Aim of the exercise:
Below are records; copy every line in them that holds the word "will".

◆ ◆ ◆ ◆

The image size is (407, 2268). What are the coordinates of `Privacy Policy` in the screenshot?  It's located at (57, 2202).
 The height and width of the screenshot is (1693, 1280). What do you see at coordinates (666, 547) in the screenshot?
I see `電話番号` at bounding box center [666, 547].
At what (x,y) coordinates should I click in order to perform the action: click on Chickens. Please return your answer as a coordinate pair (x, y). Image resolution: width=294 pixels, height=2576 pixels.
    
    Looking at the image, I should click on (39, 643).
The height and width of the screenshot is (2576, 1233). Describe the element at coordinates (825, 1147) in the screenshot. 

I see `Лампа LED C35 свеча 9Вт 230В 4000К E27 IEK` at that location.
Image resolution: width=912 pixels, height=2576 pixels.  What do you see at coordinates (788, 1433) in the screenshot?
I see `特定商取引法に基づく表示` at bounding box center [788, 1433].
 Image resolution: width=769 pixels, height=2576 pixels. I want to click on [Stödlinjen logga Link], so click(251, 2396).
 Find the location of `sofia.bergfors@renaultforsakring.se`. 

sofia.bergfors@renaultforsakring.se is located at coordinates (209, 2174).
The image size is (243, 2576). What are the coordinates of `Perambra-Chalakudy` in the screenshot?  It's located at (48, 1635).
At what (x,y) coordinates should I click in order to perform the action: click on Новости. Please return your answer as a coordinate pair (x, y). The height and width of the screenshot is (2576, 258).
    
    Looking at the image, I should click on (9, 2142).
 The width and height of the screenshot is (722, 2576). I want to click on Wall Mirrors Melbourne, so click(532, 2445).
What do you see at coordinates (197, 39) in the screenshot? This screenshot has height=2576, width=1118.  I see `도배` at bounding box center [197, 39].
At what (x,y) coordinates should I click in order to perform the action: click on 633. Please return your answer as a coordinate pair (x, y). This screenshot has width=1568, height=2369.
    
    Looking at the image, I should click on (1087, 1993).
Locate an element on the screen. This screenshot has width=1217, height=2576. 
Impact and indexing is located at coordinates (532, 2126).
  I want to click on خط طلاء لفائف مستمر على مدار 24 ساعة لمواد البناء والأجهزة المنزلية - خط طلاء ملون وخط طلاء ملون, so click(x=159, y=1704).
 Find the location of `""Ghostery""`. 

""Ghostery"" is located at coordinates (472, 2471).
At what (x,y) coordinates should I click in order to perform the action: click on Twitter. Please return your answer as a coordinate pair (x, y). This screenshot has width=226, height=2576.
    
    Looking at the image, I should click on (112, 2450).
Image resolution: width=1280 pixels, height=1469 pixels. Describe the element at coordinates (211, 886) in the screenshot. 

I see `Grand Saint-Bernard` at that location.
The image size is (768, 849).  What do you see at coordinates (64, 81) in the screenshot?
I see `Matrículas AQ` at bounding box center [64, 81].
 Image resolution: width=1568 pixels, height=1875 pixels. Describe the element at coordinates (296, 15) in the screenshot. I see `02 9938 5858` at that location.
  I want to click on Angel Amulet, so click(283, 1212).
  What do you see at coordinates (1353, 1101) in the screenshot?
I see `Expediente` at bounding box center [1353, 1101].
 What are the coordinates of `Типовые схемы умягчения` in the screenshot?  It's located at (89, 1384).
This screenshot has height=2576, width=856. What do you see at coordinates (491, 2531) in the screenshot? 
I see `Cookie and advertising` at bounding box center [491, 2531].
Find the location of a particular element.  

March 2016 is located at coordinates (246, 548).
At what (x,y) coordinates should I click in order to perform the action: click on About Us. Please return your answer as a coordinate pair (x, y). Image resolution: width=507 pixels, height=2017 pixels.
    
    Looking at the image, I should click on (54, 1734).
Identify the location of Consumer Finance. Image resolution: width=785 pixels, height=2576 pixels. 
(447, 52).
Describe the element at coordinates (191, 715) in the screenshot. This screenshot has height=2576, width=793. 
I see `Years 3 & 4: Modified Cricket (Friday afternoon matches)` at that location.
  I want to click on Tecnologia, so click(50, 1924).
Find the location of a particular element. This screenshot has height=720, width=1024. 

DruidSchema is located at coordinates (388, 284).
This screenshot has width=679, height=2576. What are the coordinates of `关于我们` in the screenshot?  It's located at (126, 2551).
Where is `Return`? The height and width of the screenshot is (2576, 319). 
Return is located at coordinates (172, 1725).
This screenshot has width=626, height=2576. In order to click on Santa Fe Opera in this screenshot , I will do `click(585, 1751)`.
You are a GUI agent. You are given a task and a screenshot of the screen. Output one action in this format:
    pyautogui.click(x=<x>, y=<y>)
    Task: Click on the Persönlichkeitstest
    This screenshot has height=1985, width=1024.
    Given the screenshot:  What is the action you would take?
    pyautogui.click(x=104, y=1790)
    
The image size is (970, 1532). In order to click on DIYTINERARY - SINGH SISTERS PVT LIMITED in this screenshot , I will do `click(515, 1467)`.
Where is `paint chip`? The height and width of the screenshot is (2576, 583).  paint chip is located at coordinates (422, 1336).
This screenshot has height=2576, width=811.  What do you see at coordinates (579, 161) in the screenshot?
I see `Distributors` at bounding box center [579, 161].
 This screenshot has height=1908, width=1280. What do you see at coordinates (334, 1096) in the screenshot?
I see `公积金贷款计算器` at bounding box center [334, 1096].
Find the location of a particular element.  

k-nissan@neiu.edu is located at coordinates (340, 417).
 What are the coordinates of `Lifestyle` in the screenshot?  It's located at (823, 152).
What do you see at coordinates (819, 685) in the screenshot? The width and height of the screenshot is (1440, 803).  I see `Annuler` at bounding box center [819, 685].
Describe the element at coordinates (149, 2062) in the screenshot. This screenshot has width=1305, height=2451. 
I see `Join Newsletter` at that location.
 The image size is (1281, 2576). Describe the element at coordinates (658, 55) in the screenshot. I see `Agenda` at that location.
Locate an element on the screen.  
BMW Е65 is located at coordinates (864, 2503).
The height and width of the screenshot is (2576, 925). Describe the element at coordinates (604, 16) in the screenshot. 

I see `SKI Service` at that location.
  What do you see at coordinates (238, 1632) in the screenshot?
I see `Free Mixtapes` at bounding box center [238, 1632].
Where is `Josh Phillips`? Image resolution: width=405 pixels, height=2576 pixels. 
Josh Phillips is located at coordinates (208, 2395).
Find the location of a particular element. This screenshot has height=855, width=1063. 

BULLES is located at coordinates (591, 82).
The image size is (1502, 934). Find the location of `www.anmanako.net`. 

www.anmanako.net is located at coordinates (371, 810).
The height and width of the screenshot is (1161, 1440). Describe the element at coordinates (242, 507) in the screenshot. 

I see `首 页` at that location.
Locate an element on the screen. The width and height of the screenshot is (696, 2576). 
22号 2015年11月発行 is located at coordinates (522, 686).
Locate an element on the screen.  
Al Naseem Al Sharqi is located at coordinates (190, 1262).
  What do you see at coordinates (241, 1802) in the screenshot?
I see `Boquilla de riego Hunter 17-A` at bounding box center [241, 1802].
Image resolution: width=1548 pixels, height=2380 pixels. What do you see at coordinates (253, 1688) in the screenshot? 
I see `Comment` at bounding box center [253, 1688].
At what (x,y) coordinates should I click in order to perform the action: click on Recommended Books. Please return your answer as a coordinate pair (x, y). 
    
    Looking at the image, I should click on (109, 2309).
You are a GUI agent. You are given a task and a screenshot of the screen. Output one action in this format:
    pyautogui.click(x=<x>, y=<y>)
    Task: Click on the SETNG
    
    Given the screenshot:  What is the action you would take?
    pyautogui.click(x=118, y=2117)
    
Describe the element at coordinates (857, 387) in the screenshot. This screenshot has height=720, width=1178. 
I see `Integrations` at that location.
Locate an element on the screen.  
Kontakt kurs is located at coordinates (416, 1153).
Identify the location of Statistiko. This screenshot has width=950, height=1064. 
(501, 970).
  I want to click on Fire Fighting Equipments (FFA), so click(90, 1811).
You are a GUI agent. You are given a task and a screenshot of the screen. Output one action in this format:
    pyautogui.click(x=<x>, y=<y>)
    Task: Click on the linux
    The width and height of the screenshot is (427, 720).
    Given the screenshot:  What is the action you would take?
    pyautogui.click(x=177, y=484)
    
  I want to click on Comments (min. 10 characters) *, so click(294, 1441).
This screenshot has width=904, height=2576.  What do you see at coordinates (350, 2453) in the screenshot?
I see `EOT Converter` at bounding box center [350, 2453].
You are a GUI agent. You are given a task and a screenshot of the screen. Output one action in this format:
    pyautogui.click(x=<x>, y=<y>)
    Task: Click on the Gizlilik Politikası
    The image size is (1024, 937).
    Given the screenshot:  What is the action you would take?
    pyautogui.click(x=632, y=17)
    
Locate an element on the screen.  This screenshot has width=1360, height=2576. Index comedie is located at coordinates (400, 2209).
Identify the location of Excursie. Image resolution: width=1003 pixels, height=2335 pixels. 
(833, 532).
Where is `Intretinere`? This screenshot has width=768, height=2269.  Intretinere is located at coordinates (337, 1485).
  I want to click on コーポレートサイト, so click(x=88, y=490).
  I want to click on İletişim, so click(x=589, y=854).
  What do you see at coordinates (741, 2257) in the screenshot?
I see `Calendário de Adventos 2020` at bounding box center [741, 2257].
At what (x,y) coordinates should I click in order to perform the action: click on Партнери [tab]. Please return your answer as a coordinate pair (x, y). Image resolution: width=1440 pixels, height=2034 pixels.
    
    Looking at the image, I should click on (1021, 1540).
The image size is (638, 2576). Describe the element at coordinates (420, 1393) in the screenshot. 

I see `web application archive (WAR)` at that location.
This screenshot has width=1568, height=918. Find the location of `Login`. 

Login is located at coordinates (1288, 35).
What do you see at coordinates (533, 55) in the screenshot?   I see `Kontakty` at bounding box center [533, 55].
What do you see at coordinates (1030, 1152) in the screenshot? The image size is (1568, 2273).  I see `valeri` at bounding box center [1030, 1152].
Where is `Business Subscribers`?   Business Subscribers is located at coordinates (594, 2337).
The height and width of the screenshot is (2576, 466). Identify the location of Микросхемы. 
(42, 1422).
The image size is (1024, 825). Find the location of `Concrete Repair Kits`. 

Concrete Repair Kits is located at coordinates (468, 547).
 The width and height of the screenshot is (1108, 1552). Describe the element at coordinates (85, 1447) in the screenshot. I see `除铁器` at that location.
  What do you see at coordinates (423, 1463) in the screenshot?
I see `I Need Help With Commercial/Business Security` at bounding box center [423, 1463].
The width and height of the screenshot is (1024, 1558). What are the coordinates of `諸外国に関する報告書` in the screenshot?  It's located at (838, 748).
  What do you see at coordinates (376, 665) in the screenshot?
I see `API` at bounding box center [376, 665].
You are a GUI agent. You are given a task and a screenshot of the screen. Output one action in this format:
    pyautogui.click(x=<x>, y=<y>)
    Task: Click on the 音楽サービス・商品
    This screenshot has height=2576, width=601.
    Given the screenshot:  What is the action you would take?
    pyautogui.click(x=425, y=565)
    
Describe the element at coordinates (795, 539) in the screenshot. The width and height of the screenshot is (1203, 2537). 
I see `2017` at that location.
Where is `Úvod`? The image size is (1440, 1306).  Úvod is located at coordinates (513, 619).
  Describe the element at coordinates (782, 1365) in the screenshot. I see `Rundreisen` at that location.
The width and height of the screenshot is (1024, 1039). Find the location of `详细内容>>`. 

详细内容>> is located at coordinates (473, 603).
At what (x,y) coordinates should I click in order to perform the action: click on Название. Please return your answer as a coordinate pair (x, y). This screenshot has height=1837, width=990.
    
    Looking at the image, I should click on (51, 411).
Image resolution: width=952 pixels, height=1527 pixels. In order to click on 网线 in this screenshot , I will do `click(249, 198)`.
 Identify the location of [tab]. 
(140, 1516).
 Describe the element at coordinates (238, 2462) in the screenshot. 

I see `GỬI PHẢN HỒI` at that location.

◆ ◆ ◆ ◆

Task answer:
This screenshot has width=626, height=2576. In order to click on Santa Fe Opera in this screenshot , I will do `click(585, 1751)`.
The image size is (970, 1532). In order to click on DIYTINERARY - SINGH SISTERS PVT LIMITED in this screenshot , I will do `click(515, 1467)`.
Image resolution: width=952 pixels, height=1527 pixels. In order to click on 网线 in this screenshot , I will do `click(249, 198)`.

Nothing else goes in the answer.